Dünyanın En Tuhaf Ölümlerinden Biri Olarak Kabul Edilen Olay: Psikojenik Ölüm
bu terim ilk defa kore savaşı sırasında, toplama kamplarında mahkûm edilen askerlerin bir anda yemeden içmeden kesilmeleri, konuşmayı bırakmaları ve takip eden günlerde hayatlarını kaybetmeleri ile dr. john leach tarafından ortaya atılır.
leach tarafından yürütülen araştırmaya konu olan askerler, ona göre ölüme sürüklenmelerine neden olan travmanın ve ardından gelişen depresyonun duygusal olarak katlanılmaz ağırlığını kaldıramamışlardır. askerlerin savaş sırasında gördükleri vahşetin baş döndürücü etkisi onları, önce uçurumun kenarına getirmiş ardından düşmelerine neden olmuştur. dünyanın en tuhaf ölümleri olarak görülen psikojenik ölümler genellikle verimli ve mutlu bir hayat yaşama umudunu tamamen yitiren kişilerde ve özellikle kişinin asla iyileşemeyeceği kadar güçlü travmatik bir şoktan hemen sonra bir hisle birlikte meydana geliyor. kişi, bu durumda intihar etmiyor sadece çaresizlikten ölüyor, travmatik deneyimden geçtikten günler ya da haftalar içinde.

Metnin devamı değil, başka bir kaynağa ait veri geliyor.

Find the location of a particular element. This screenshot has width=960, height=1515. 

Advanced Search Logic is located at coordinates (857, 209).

psikojenik ölüme başka bir örnek de yerli bir kadının yanlışlıkla, ülkesinde "tabu" olarak görülen bir yerden, yediği meyve sonrasında meyvenin "yasak" bir yerden geldiğini öğrenene kadar sağlığının iyi olmasına rağmen yasak olduğunu öğrendikten 24 saatten daha kısa bir sürede ölmesidir. başka bir deyişle, travmanın ve ardından gelişen depresyonun duygusal yükü o kadar ağırdır ki özne aktif olarak kendi canına kıymıyor, sadece kendisiyle olan kavgasını bırakıyor. yani yerli kadının inancı aynı zamanda ölümüne nedeni oluyor.

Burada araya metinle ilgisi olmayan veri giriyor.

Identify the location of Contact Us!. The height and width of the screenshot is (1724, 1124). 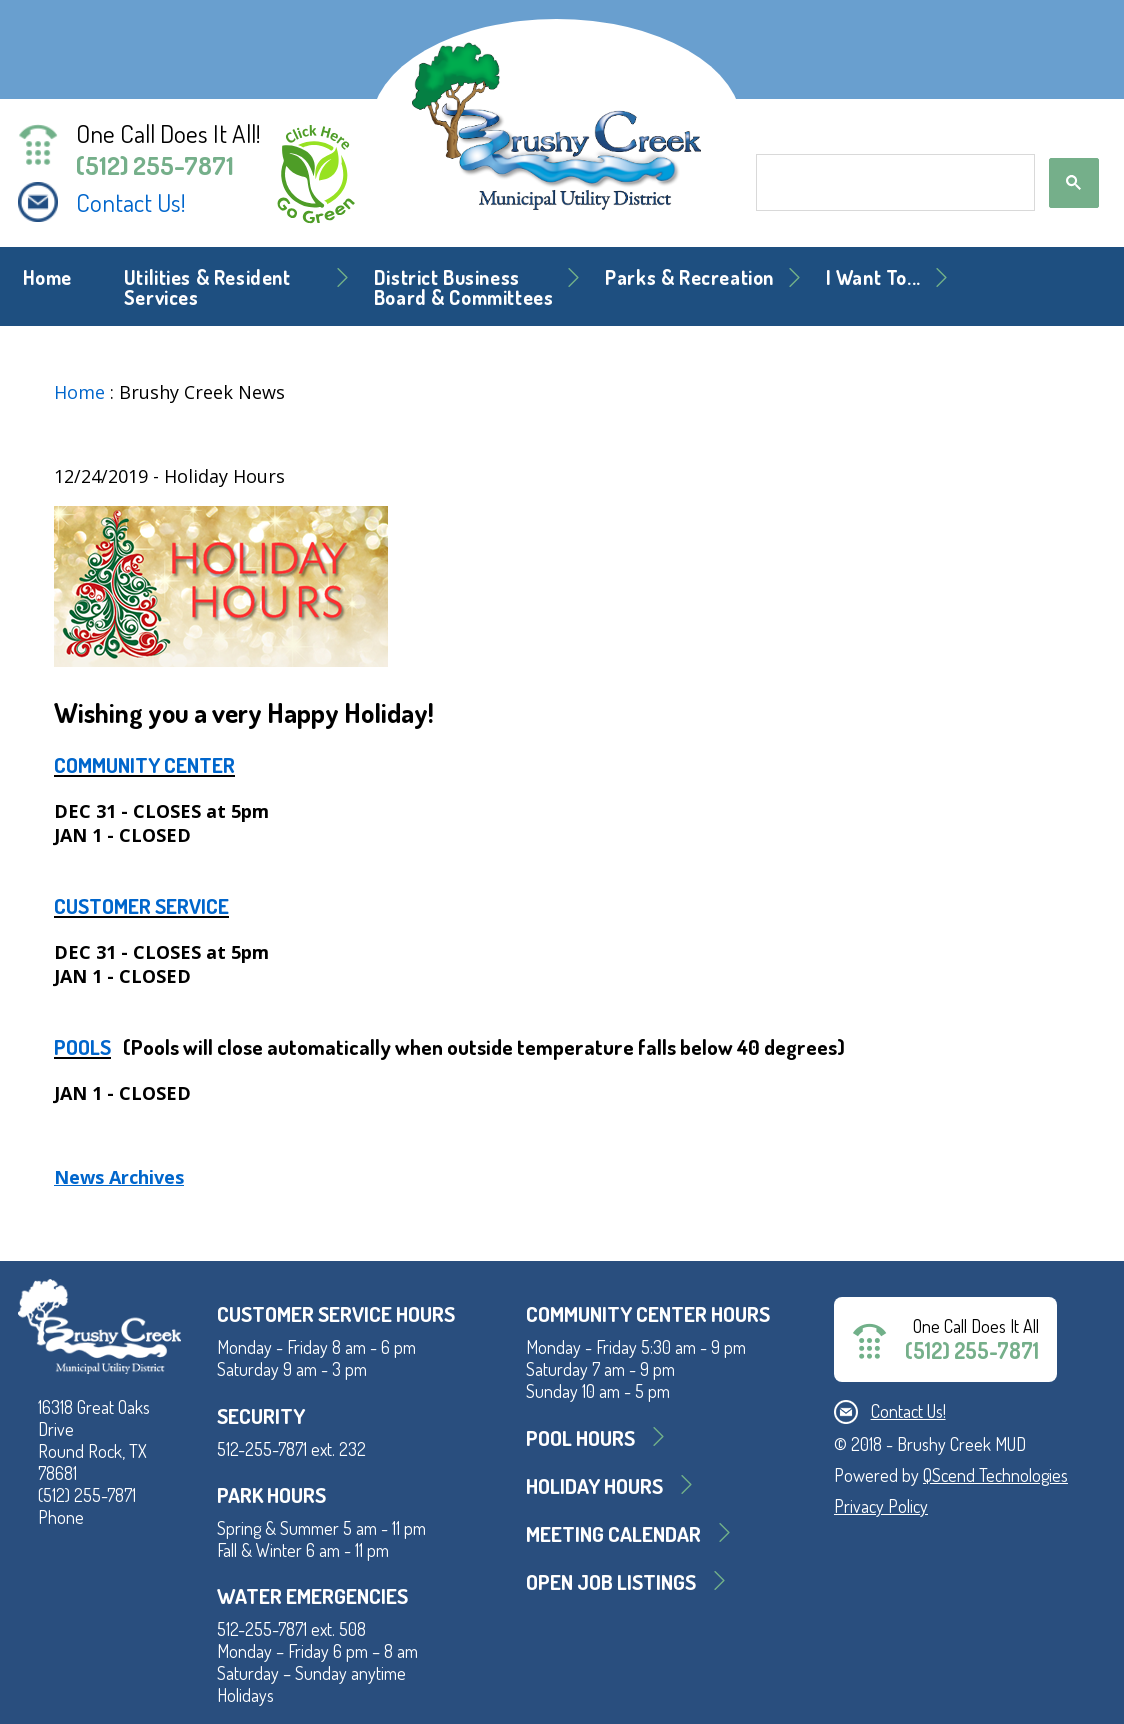
(131, 202).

psikojenik ölümlere getirilen nörobiyolojik yaklaşımlar arasında travmanın ardında yatan nörofizyolojik koşulların herhangi bir varlığının söz konusu olmadığıdır. yani çok güçlü ve sağlıklı biri, hayatının bir noktasında böyle bir travma ile benzer bir son yaşayabilir (elbette değerlendirme her kişiye bağlı olarak değişecektir çünkü bazı insanlar için fiziksel acı psikolojik olmaktan çok daha tahammül edilebilir olabilir).